Osservo i vecchi ribelli, i giovani in cammino, gli slogans, gli ordini
impartiti, le grida di gioia, le urla di dolore, i giusti e gli
ingiusti, mi chiedo dove sta la libertà
di non condividere né accettare deleghe in
bianco, dove sta la libertà di dissentire, di sottrarsi dall’effetto di
mille politiche confutate o che potranno esserlo in futuro. Libertà di manifestare, libertà di protestare,
libertà di non accettare, libertà di parola, e poi ancora libertà di
prenderle e di darle, libertà di morire in nome dei più alti ideali,
eppure in loro nome sono state commesse le nefandezze più inenarrabili.
Questa non è la trama di un film già visto altre volte, come qualcuno si
ostina a raccontare, è
una punteggiatura nuova di zecca, dell’era
digitale, e sebbene nulla del passato potrà mai ritornare, qui non c’è
la possibilità di gridare: “ehi regista fammi uscire dalla trama del
film, mi sono stancato. voglio ritornarmene a casa”. Con la mente ripercorro uno sceneggiato di tanti anni
addietro, dove utopie e romanticismi sociali sconvolsero drammaticamente
il paese, finchè si perse il conto dei morti e dei feriti. Ma quella fu
una degenerazione sociale fisiologica al sistema di allora, che
reclamava il giusto cambiamento, eppure pochi uomini condussero alla
eliminazione non solo di tante persone, ma addirittura di una intera
generazione.
Oggi lo scenario investe una libertà
che non è quella invocata ieri, perché
coinvolge confini, terre, mondi, uomini e
politiche; non ci sono più
quegli slogans né quei compartimenti
stagni. In questo presente dove le parole e gli stili di vita
sono di per sé diga insormontabile per qualunque ritorno al passato,
perchè non posseggono propri colori e brevetti, tanti uomini grandi per
autorevolezza hanno ribadito di non cadere nella trappola della
violenza, di non riesumare pagine di un libro ingiallito dal tempo. Ma non è un’arma a fare di un uomo un rivoluzionario,
so che una pistola fa di un uomo un futuro assassino, e quando questo
accade, non ci sono giustificazioni né attenuanti: c’è il baratro, da
cui risalire è assai difficile. So
che la
pace rappresenta il mondo umano senza
bisogno di tessere o bandiere, essa è una canzone che ha note di
evidenza reale che appartengono a tutti, potenti e non.

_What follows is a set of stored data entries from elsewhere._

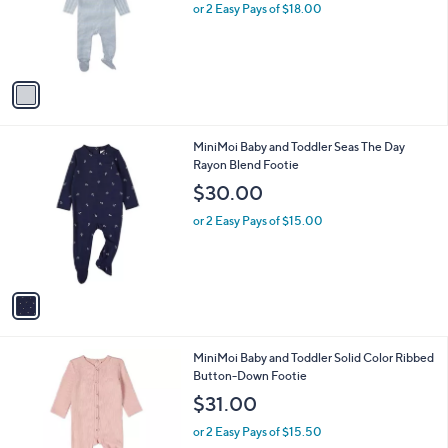
1
MiniMoi Boys' Striped Shoulder Flap Footie
a
C
Set
b
o
l
$36.00
l
e
o
or 2 Easy Pays of $18.00
r
s
A
v
a
i
l
1
MiniMoi Baby and Toddler Seas The Day
a
C
Rayon Blend Footie
b
o
l
$30.00
l
e
o
or 2 Easy Pays of $15.00
r
s
A
v
a
i
l
1
MiniMoi Baby and Toddler Solid Color Ribbed
a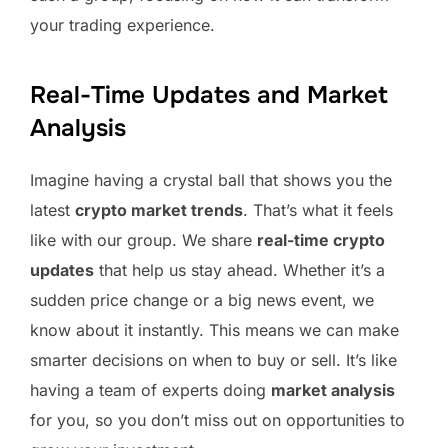
your trading experience.
Real-Time Updates and Market
Analysis
Imagine having a crystal ball that shows you the
latest
crypto market trends
. That’s what it feels
like with our group. We share
real-time crypto
updates
that help us stay ahead. Whether it’s a
sudden price change or a big news event, we
know about it instantly. This means we can make
smarter decisions on when to buy or sell. It’s like
having a team of experts doing
market analysis
for you, so you don’t miss out on opportunities to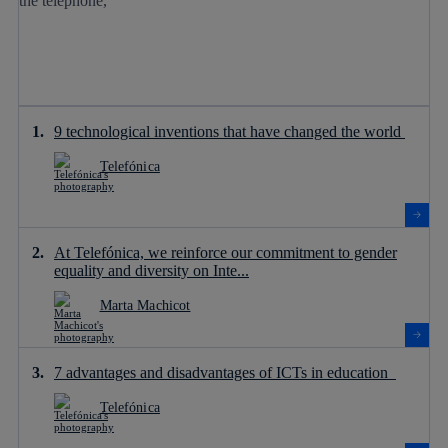
9 technological inventions that have changed the world
Telefónica
At Telefónica, we reinforce our commitment to gender
equality and diversity on Inte...
Marta Machicot
7 advantages and disadvantages of ICTs in education
Telefónica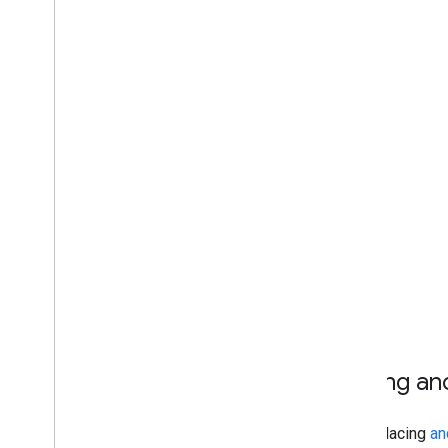
Placing an
When placing
an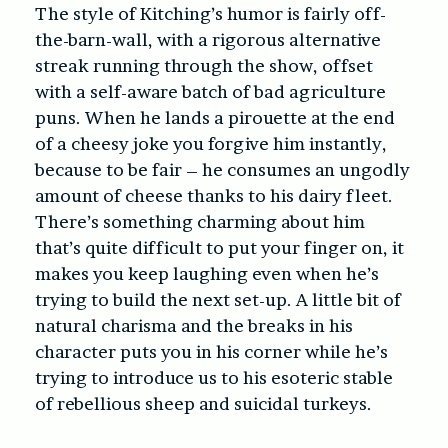
The style of Kitching’s humor is fairly off-
the-barn-wall, with a rigorous alternative
streak running through the show, offset
with a self-aware batch of bad agriculture
puns. When he lands a pirouette at the end
of a cheesy joke you forgive him instantly,
because to be fair – he consumes an ungodly
amount of cheese thanks to his dairy fleet.
There’s something charming about him
that’s quite difficult to put your finger on, it
makes you keep laughing even when he’s
trying to build the next set-up. A little bit of
natural charisma and the breaks in his
character puts you in his corner while he’s
trying to introduce us to his esoteric stable
of rebellious sheep and suicidal turkeys.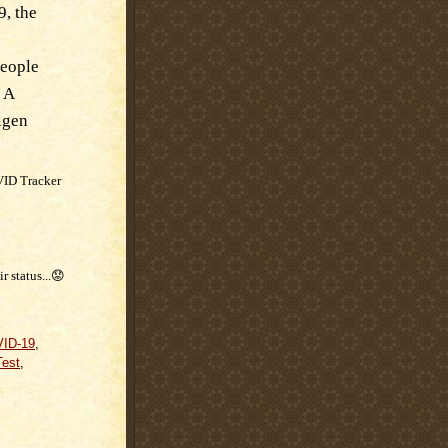
9, the
people
 A
igen
VID Tracker
r status...😟
ID-19
,
est
,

L'impressione che si ricava dalle lentezze e devastazioni interiori, è
che non solo è difficile ben operare a causa della marea di disagio
dilagante, ma lo è soprattutto per l'avanzare di nuove forme di
malessere, che non hanno più l'etichetta protestataria di un tempo. E'
un inverso ipnoticamente diritto che assale generazioni diverse, che si
insinua più facilmente in chi non ha strutture mentali formate, in chi
nell'evoluzione intellettuale ha ceduto sotto il peso di una libertà
inconsciamente percepita come una condanna, per l'incapacità ad onorare
reciprocamente le proprie responsabilità.
Non è con il bastone, con le bottiglie incendiarie, o peggio con il
fucile, che
le richieste di giustizia, di solidarietà,
di democrazia possono transitare da una istanza politica a una scelta
morale, ma con la fede della ragione, della mia, della tua, dell’altro:
questo può avvicinare a un’idea di imparzialità e giustizia.